OD SPOTKANIA KLASOWEGO DO ZJAZDU MIESZKAŃCÓW
Początkowo dzieci z Wisłoujścia uczęszczały do szkoły w Nowym Porcie. Dopływana do niej promem z półwyspu Westerplatte. Dopiero w połowie lat 50. wybudowano tam szkołę. To właśnie jej absolwencji 10 lat temu organizowali pierwsze spotkanie. Dyrektor szkoły, Marian Czerwonka, był zawsze honorowym gościem spotkań. Niestety zmarł przed kilkoma tygodniami i nie doczekał jubileuszowego.
Początkowo był to zjazd kolegów i koleżanek z dawnej klasy.
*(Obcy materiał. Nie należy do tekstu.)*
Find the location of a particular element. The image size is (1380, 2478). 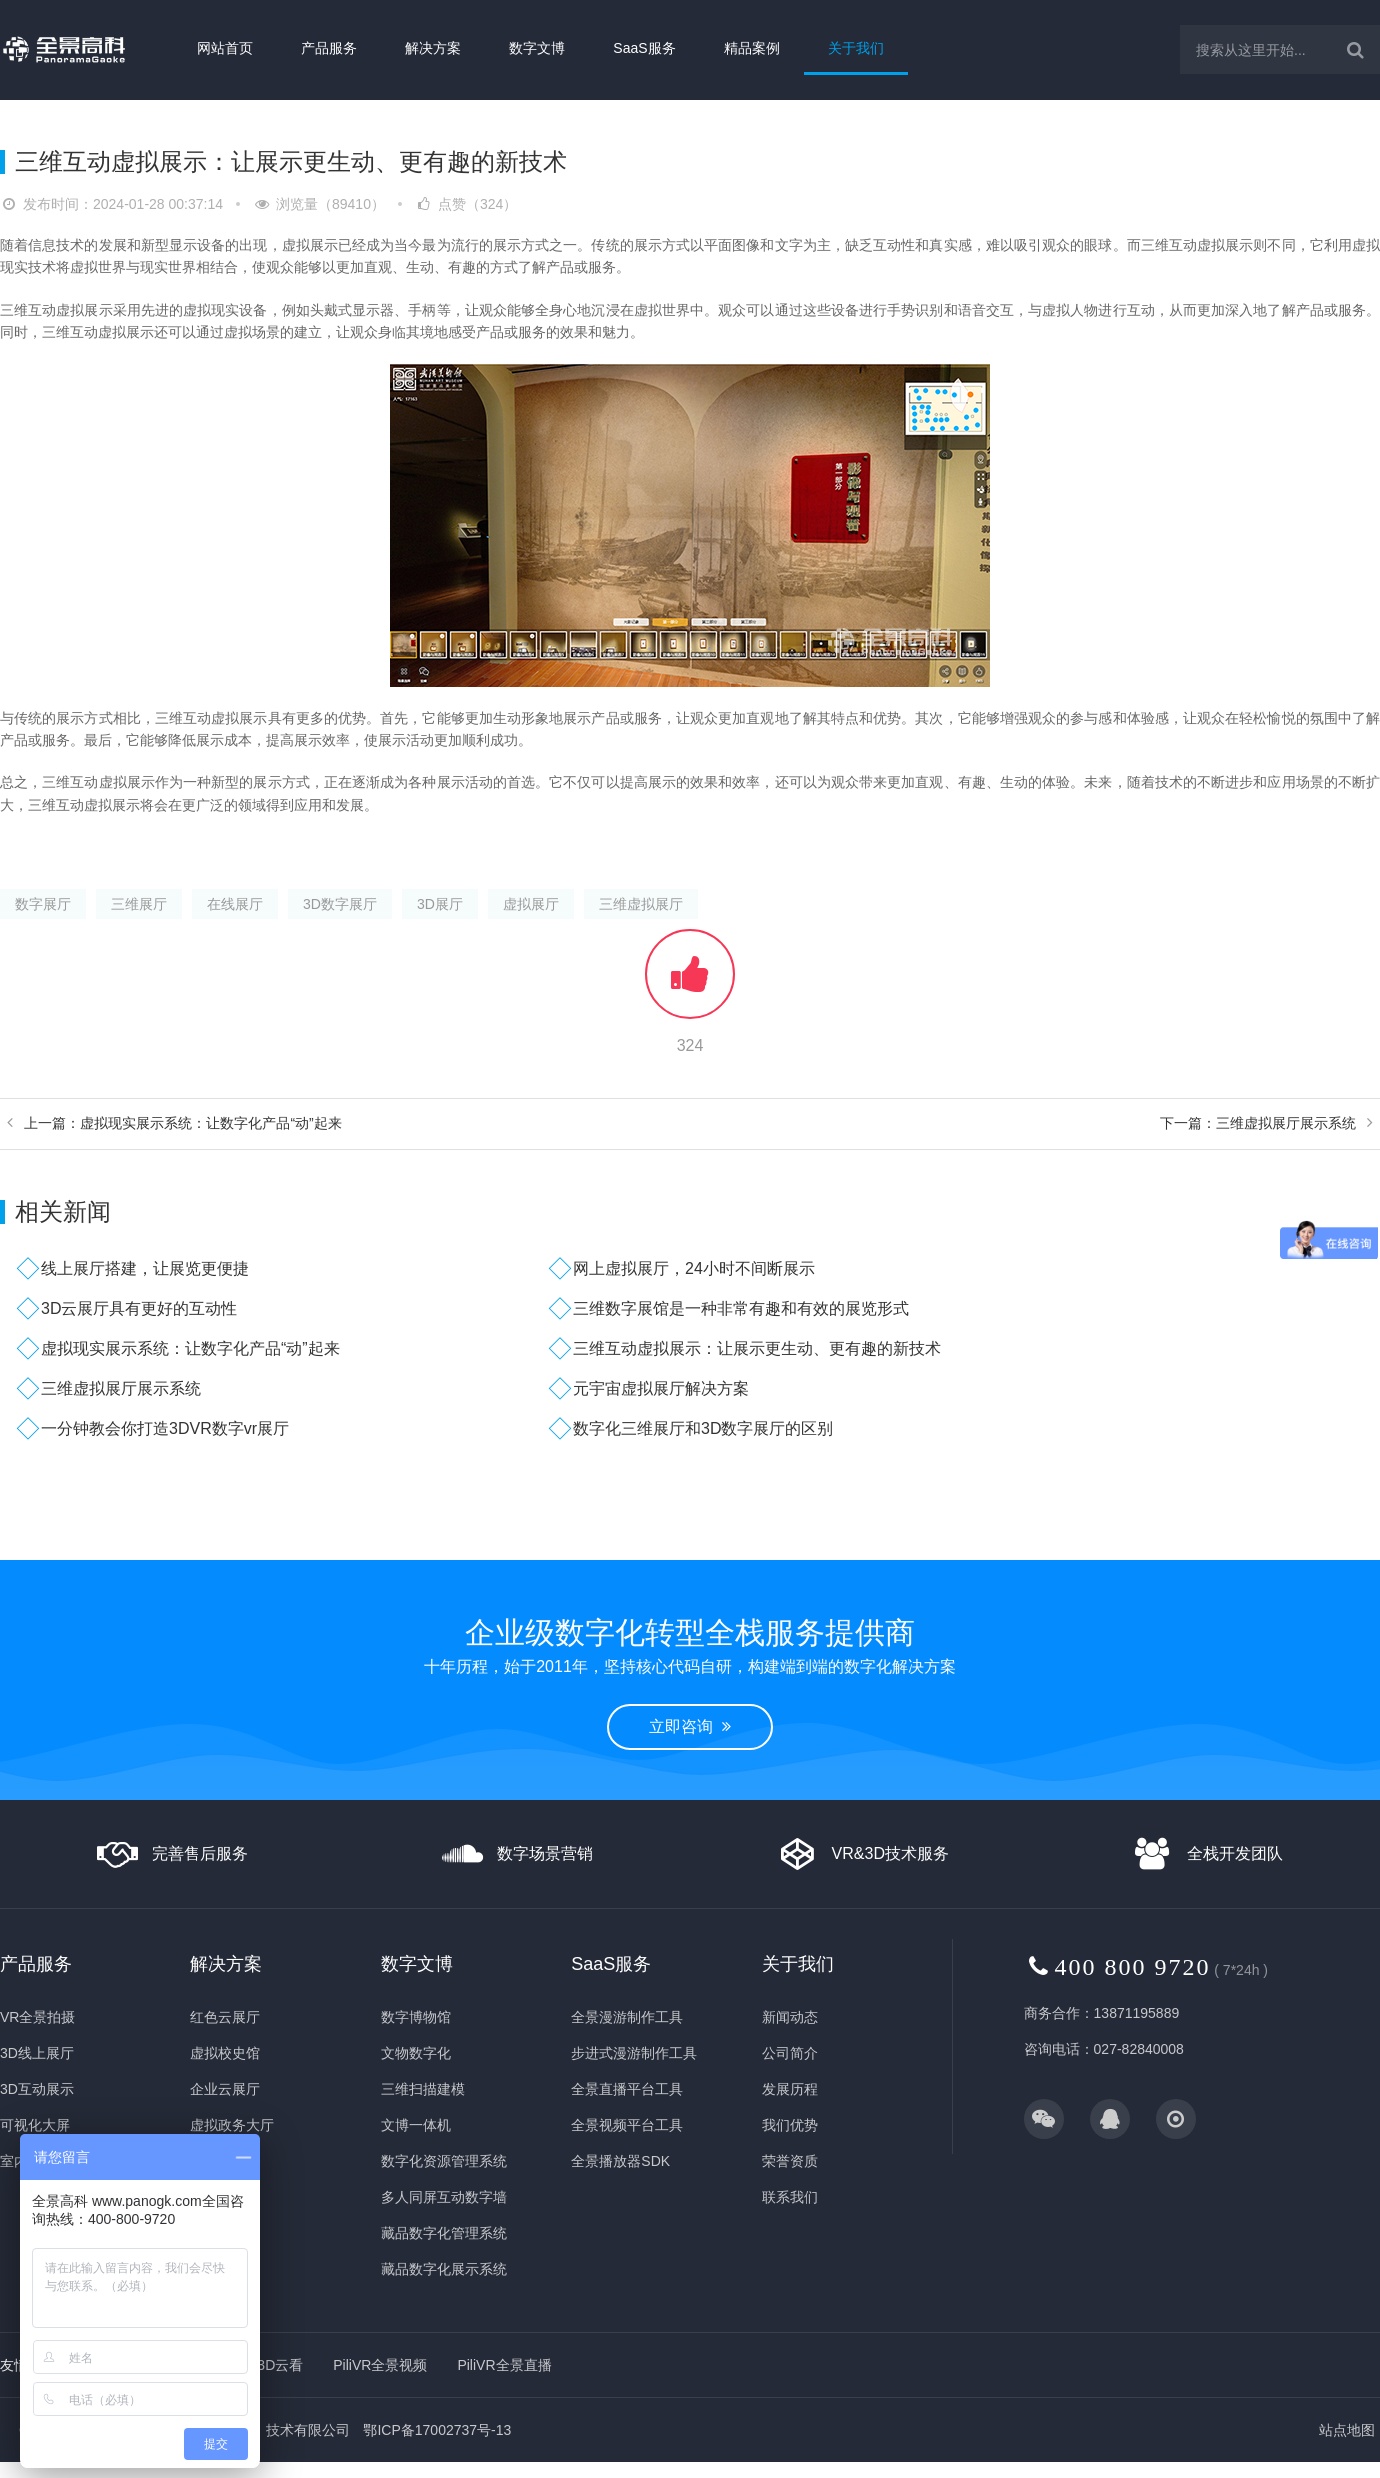

三维虚拟展厅展示系统 is located at coordinates (121, 1388).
Później przerodziło się ono w zjazd dawnych mieszkańców nieistniejącej już dzielnicy. – Zaczęło się od portalu nasza-klasa.pl – mówi Roman Jasiński, organizator zjazdu oraz siostrzeniec Urszuli Różyckiej i Włodzimierza Mrowickiego. – Z tego wszystkiego zrobiło się spotkanie mieszkańców. Dziś jest nas tu blisko 80 osób. Od poprzedniego spotkania odeszły 4 osoby, które były z nami. Jestem zadowolony z tego, że ludzie przyjeżdżają i przyjeżdżają z daleka, nie tylko z Gdańska, ale też z Niemiec, Hiszpanii, ze Stanów. Starają się tak planować urlopy, żeby w tę pierwszą sobotę września móc się tu spotkać. W tym roku spotykamy się w drugą, bo 1 września wypadł w sobotę. Spotykamy się, wspominamy stare rzeczy, potem idziemy na miejsce, w którym są złożone prochy obrońców Westerplatte. Potem idziemy przed Wartownię numer 1, gdzie odśpiewujemy pierwszą zwrotkę hymnu. Później spotykamy się na małym poczęstunku i rozmowach – dodaje.
„SĄ TO MIŁE SPOTKANIA”
Gdy pytam Romana Jasińskiego co było niezwykłego w mieszkaniu na Wisłoujściu, że po tylu latach jego dawni mieszkańcy wciąż kultuwują jego pamięć odpowiada: – Co jest clue tej całej sprawy? Nie wiem. Przed każdym domem stała ławka, ludzie na tych ławeczkach siadali. Te więzy międzyludzkie były wtedy inne, wszyscy ludzie się znali. Podejrzewam, że te więzi pozostały do tej pory. Niektórym trzeba się przedstawić, bo przez 45 lat się ludzie zmieniają. Są to miłe spotkania – mówi Roman Jasiński. – Było tu miło. Naokoło było parę jednostek wojskowych w lesie. Jako dzieci biegaliśmy za nimi. Sama osada była historyczna. Zbudowana w 1926 roku jako Neu Hel. Wisłoujście miało swój kościół. Był najpierw na twierdzy, potem wyniesiony poza forty twierdzy. Był tu osiemnastowieczny cmentarz ewangelicki, który przy budowie Siarkopolu został zniszczony. Pamiętam marmurowe płyty z pismem gotyckim – wspomina.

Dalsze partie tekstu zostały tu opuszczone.